A brief recap: Beginning with welfare reform in the late 1990’s but picking up speed when George W. Bush became President in 2001, government officials at every level looked for ways to increase congregations’ and other religious organizations’ involvement in social services, and they tried to increase the flow of government money to congregations and other religious organizations. The media paid a lot of attention to these efforts, reporting mainly on the debates they provoked. The debate produced more heat than light, however, not least because people overlooked the fact that religious organizations, including congregations, long have played a role in our social welfare system, and they long have received public money to support their human services programs. Still, the faith-based initiative tried to enhance that role and alter its character in certain respects.
What effect did the faith-based initiative have on congregations?
Very little. National Congregations Study data from 1998 and 2006-07 show that neither the overall percent of congregations that report social services (82% in 2006), nor the percent with a staff person devoting at least quarter-time to social services (11%), nor the percent who received government funding (4%), have increased since 1998. Not even the level of collaboration (whether or not money is involved) between congregations and government or secular nonprofit organizations increased. In both 1998 and 2006-07, about 6% of the social services programs congregations reported were done in collaboration with government, and about 20% were done in collaboration with a secular nonprofit agency.
Reasonable people can disagree about whether these numbers represent a glass half-full (“look how much congregations contribute to our social welfare system!”) or half-empty (“congregations should do more!”). But the amount of water in the glass has not changed since 1998.
Despite this stability in congregational social service activity, the graph above shows that congregational interest in social services increased since 1998. The number of congregations that would like to apply for government money to support social service programs increased from 39% in 1998 to 47% in 2006-07. The number of congregations who hosted a speaker from a social service organization increased from 22 to 31%. And the number who recently conducted a community needs assessment jumped from 37 to 48%. These are impressive increases, probably representing an increased level of congregational interest in social services generated by media attention to faith-based initiatives and by the mistaken belief by some congregational leaders that there would be government money specifically set aside to support congregations’ human service activities.
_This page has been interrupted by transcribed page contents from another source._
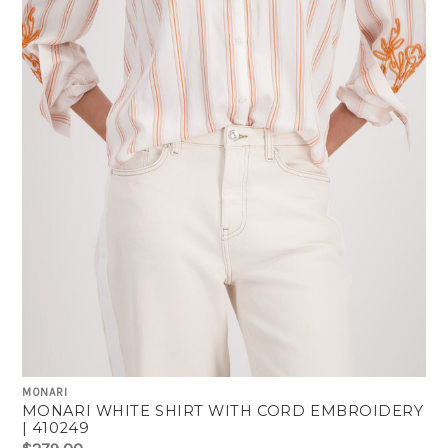
MONARI
MONARI WHITE SHIRT WITH CORD EMBROIDERY
| 410249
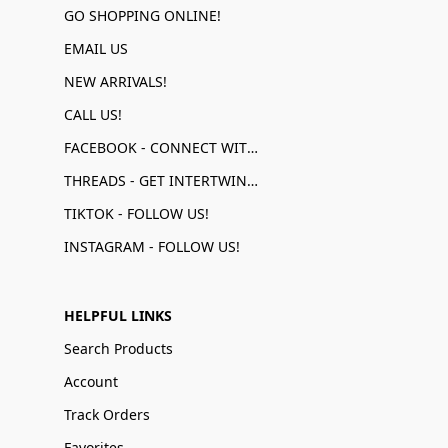
GO SHOPPING ONLINE!
EMAIL US
NEW ARRIVALS!
CALL US!
FACEBOOK - CONNECT WITH US!
THREADS - GET INTERTWINED!
TIKTOK - FOLLOW US!
INSTAGRAM - FOLLOW US!
HELPFUL LINKS
Search Products
Account
Track Orders
Favorites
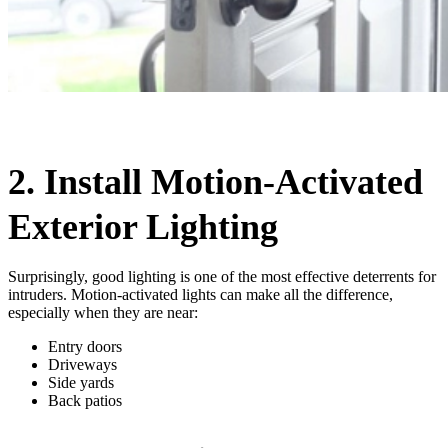
2. Install Motion-Activated
Exterior Lighting
Surprisingly, good lighting is one of the most effective deterrents for
intruders. Motion-activated lights can make all the difference,
especially when they are near:
Entry doors
Driveways
Side yards
Back patios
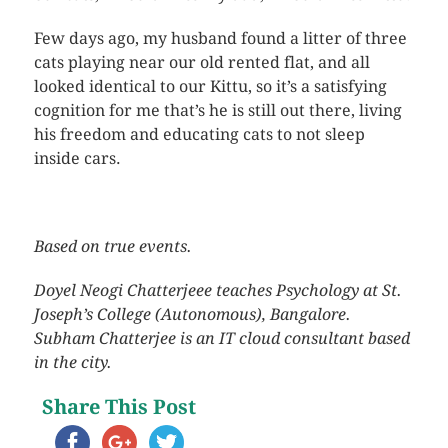
Few days ago, my husband found a litter of three
cats playing near our old rented flat, and all
looked identical to our Kittu, so it’s a satisfying
cognition for me that’s he is still out there, living
his freedom and educating cats to not sleep
inside cars.
Based on true events.
Doyel Neogi Chatterjeee teaches Psychology at St.
Joseph’s College (Autonomous), Bangalore.
Subham Chatterjee is an IT cloud consultant based
in the city.
Share This Post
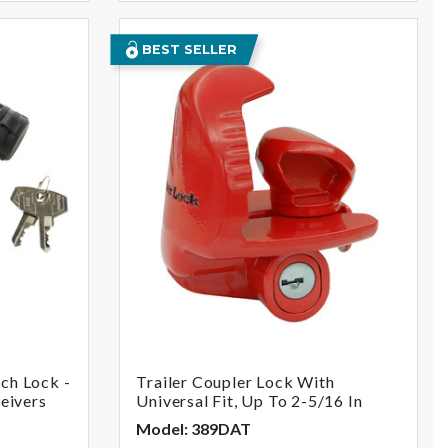
BEST SELLER
ch Lock -
Trailer Coupler Lock With
ceivers
Universal Fit, Up To 2-5/16 In
Model: 389DAT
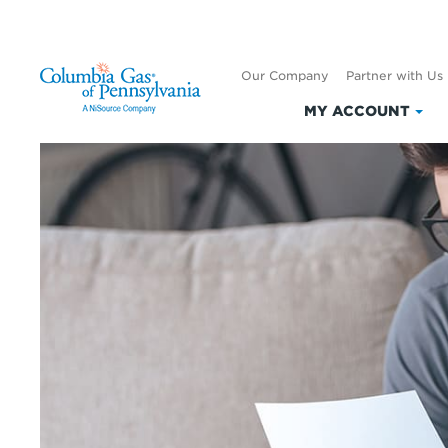
Our Company
Partner with Us
MY ACCOUNT
Clic
to
exp
My
Acc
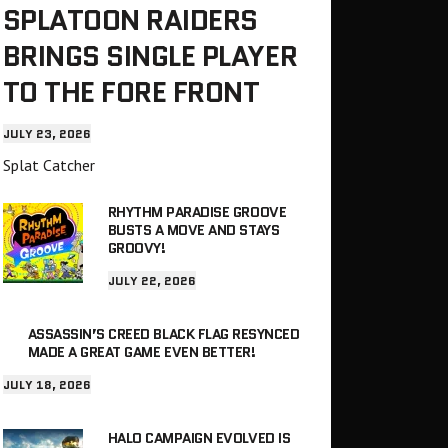
SPLATOON RAIDERS
BRINGS SINGLE PLAYER
TO THE FORE FRONT
JULY 23, 2026
Splat Catcher
RHYTHM PARADISE GROOVE
BUSTS A MOVE AND STAYS
GROOVY!
JULY 22, 2026
ASSASSIN’S CREED BLACK FLAG RESYNCED
MADE A GREAT GAME EVEN BETTER!
JULY 18, 2026
HALO CAMPAIGN EVOLVED IS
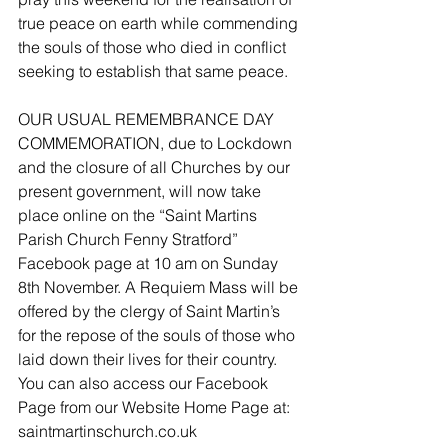
true peace on earth while commending 
the souls of those who died in conflict 
seeking to establish that same peace.
OUR USUAL REMEMBRANCE DAY 
COMMEMORATION, due to Lockdown 
and the closure of all Churches by our 
present government, will now take 
place online on the “Saint Martins 
Parish Church Fenny Stratford” 
Facebook page at 10 am on Sunday 
8th November. A Requiem Mass will be 
offered by the clergy of Saint Martin’s 
for the repose of the souls of those who 
laid down their lives for their country. 
You can also access our Facebook 
Page from our Website Home Page at:  
saintmartinschurch.co.uk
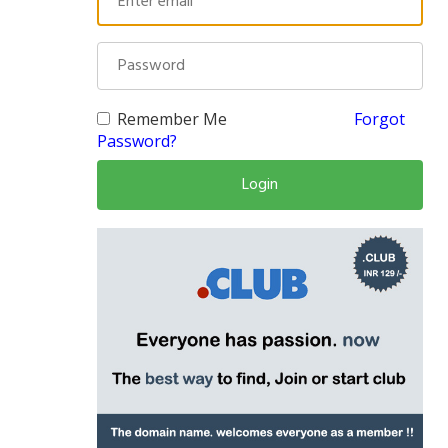
Remember Me
Forgot
Password?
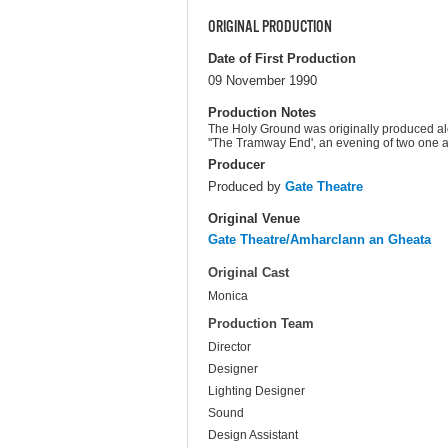
ORIGINAL PRODUCTION
Date of First Production
09 November 1990
Production Notes
The Holy Ground was originally produced alon
''The Tramway End', an evening of two one a
Producer
Produced by
Gate Theatre
Original Venue
Gate Theatre/Amharclann an Gheata
Original Cast
Monica
Production Team
Director
Designer
Lighting Designer
Sound
Design Assistant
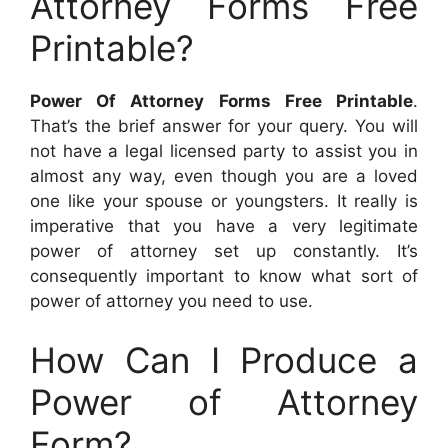
Attorney Forms Free
Printable?
Power Of Attorney Forms Free Printable
.
That’s the brief answer for your query. You will
not have a legal licensed party to assist you in
almost any way, even though you are a loved
one like your spouse or youngsters. It really is
imperative that you have a very legitimate
power of attorney set up constantly. It’s
consequently important to know what sort of
power of attorney you need to use.
How Can I Produce a
Power of Attorney
Form?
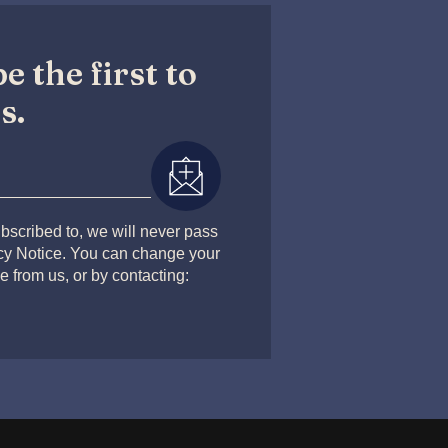
e the first to
s.
bscribed to, we will never pass
acy Notice. You can change your
e from us, or by contacting:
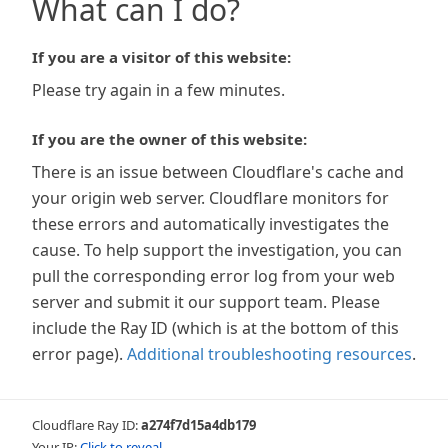
What can I do?
If you are a visitor of this website:
Please try again in a few minutes.
If you are the owner of this website:
There is an issue between Cloudflare's cache and
your origin web server. Cloudflare monitors for
these errors and automatically investigates the
cause. To help support the investigation, you can
pull the corresponding error log from your web
server and submit it our support team. Please
include the Ray ID (which is at the bottom of this
error page).
Additional troubleshooting resources
.
Cloudflare Ray ID:
a274f7d15a4db179
Your IP:
Click to reveal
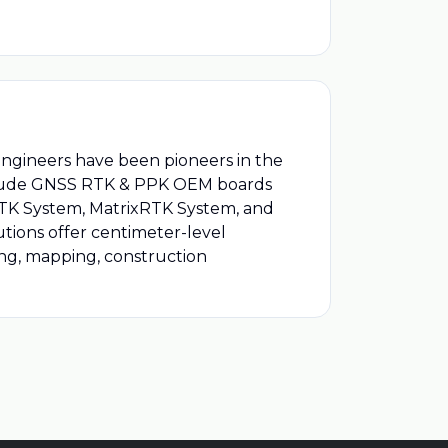
engineers have been pioneers in the
include GNSS RTK & PPK OEM boards
 RTK System, MatrixRTK System, and
utions offer centimeter-level
ying, mapping, construction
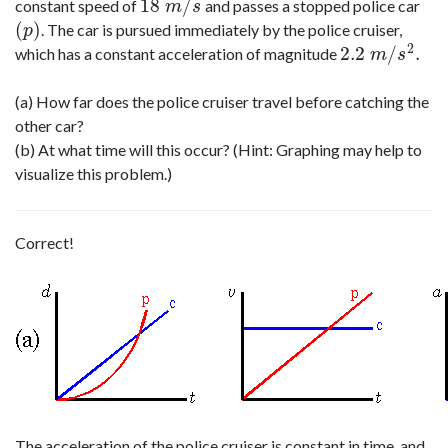
18
/
constant speed of
and passes a stopped police car
18
m
/
s
m
s
(
)
. The car is pursued immediately by the police cruiser,
(
p
)
p
2
2.2
/
.
which has a constant acceleration of magnitude
2.2
m
/
s
2
.
m
s
(a) How far does the police cruiser travel before catching the
other car?
(b) At what time will this occur? (Hint: Graphing may help to
visualize this problem.)
Correct!
The acceleration of the police cruiser is constant in time, and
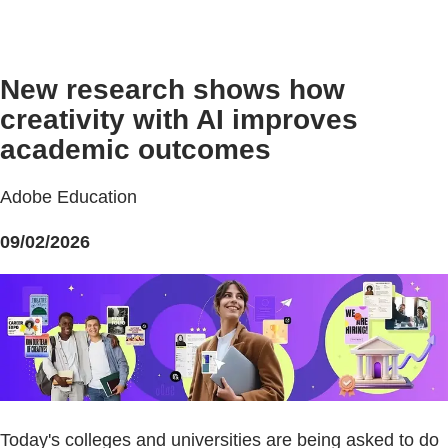
New research shows how
creativity with AI improves
academic outcomes
Adobe Education
09/02/2026
Today's colleges and universities are being asked to do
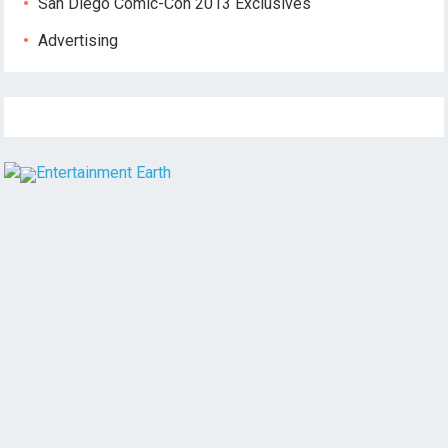
San Diego Comic-Con 2013 Exclusives
Advertising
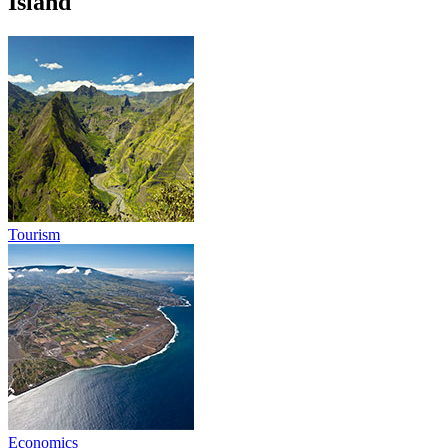
Island
Tourism
Economics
There are nuances. For example, the data hint at the possibility that the faith-based initiative may have led some congregations who already were involved in social services to intensify their effort by devoting slightly more staff and volunteer time to these activities. But these hints are too faint to alter the basic conclusion: the faith-based initiative increased congregations’ interest in social service programs, but it did not change their behavior.
Why the faith-based initiative accomplished so little is a subject for another day.